Diese Arbeit ist kein Zuckerschlecken. Mit dem Unterarm wischt sich der Mann den Schweiß von der Stirn, seine Gummihandschuhe sind feucht vom Meerwasser. Es ist die x-te Kiste, die er von dem blauroten Trawler auf den Holzsteg hievt – allesamt randvoll mit dem Fang des Tages: Petersfisch, Rotbarben, silbrige Sardinen. Doch dann kommt das Beste vom Besten: der Beifang. Einige Krebse sind dabei, Seespinnen und – das Tüpfelchen auf dem i: wilde Austern, manche so groß wie eine ausgestreckte Hand. Die so genannten Pferdefüße sind mindestens zehn Jahre alt – für Kenner eine absolute Delikatesse.
Von Cäsar bis Napoleon
Die Austern sind das größte Kapital im nordbretonischen Cancale. Auf mehr als 1000 ha werden sie in schachbrettartigen Gehegen in der Bucht des Hafenstädtchens gezüchtet. Manch eine entwischt in die Freiheit und wächst zu einem riesigen Pferdefuß heran. Schon Julius Cäsar, der Sonnenkönig Ludwig der XIV. und Napoleon schworen auf Austern aus Cancale. Und noch heute gelten sie als die besten in ganz Frankreich.
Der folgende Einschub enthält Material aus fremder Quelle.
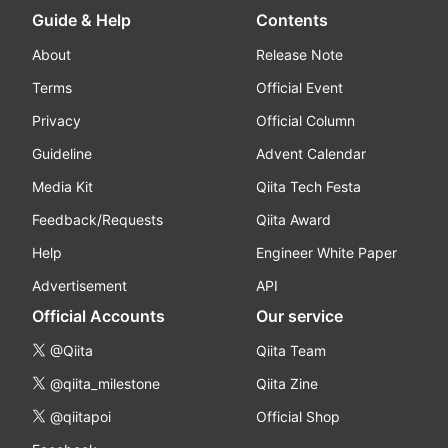
Guide & Help
Contents
About
Release Note
Terms
Official Event
Privacy
Official Column
Guideline
Advent Calendar
Media Kit
Qiita Tech Festa
Feedback/Requests
Qiita Award
Help
Engineer White Paper
Advertisement
API
Official Accounts
Our service
@Qiita
Qiita Team
@qiita_milestone
Qiita Zine
@qiitapoi
Official Shop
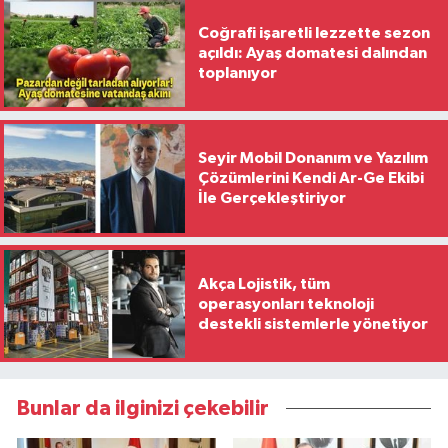
Coğrafi işaretli lezzette sezon
açıldı: Ayaş domatesi dalından
toplanıyor
Seyir Mobil Donanım ve Yazılım
Çözümlerini Kendi Ar-Ge Ekibi
İle Gerçekleştiriyor
Akça Lojistik, tüm
operasyonları teknoloji
destekli sistemlerle yönetiyor
Bunlar da ilginizi çekebilir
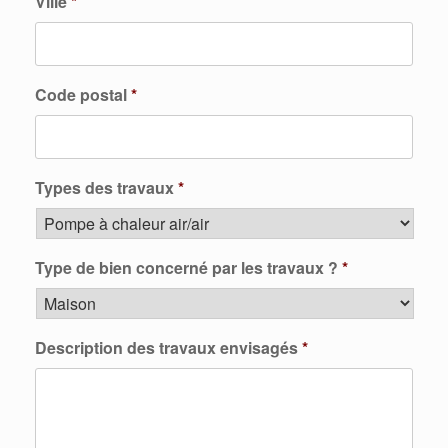
Ville
*
Code postal
*
Types des travaux
*
Type de bien concerné par les travaux ?
*
Description des travaux envisagés
*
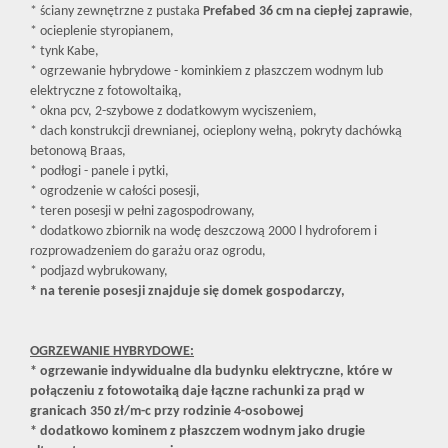
* ściany zewnętrzne z pustaka
Prefabed 36 cm na ciepłej zaprawie
,
* ocieplenie styropianem,
* tynk Kabe,
* ogrzewanie hybrydowe - kominkiem z płaszczem wodnym lub
elektryczne z fotowoltaiką,
* okna pcv, 2-szybowe z dodatkowym wyciszeniem,
* dach konstrukcji drewnianej, ocieplony wełną, pokryty dachówką
betonową Braas,
* podłogi - panele i pytki,
* ogrodzenie w całości posesji,
* teren posesji w pełni zagospodrowany,
* dodatkowo zbiornik na wodę deszczową 2000 l hydroforem i
rozprowadzeniem do garażu oraz ogrodu,
* podjazd wybrukowany,
* na terenie posesji znajduje się domek gospodarczy,
OGRZEWANIE HYBRYDOWE:
* ogrzewanie indywidualne dla budynku elektryczne, które w
połączeniu z fotowotaiką daje łączne rachunki za prąd w
granicach 350 zł/m-c przy rodzinie 4-osobowej
* dodatkowo kominem z płaszczem wodnym jako drugie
Besuch im Schlemmerparadies
Doch auch über die Austern hinaus hat sich Cancale einen Ruf als Schlemmerparadies erworben. Unter spitzen Fachwerkgiebeln duftet es nach frischen Waffeln und in trutzigen Granithäusern werden Karamelbutter und Pommeau, der typische Apfel-Aperitif, verkauft. Die Touristen machen es sich auf den verglasten Veranden der urigen Restaurants an der Hafenmole gemütlich und lassen es sich bei Crêpes und Meeresfrüchten gut gehen. Zum Pflichtprogramm gehört ein Besuch des kleinen Marché aux Huîtres am Fuß des Leuchtturms. Ein Teller frische Austern, dazu ein Baguette und eine Flasche süffiger Muscadet – was könnte es Schöneres geben?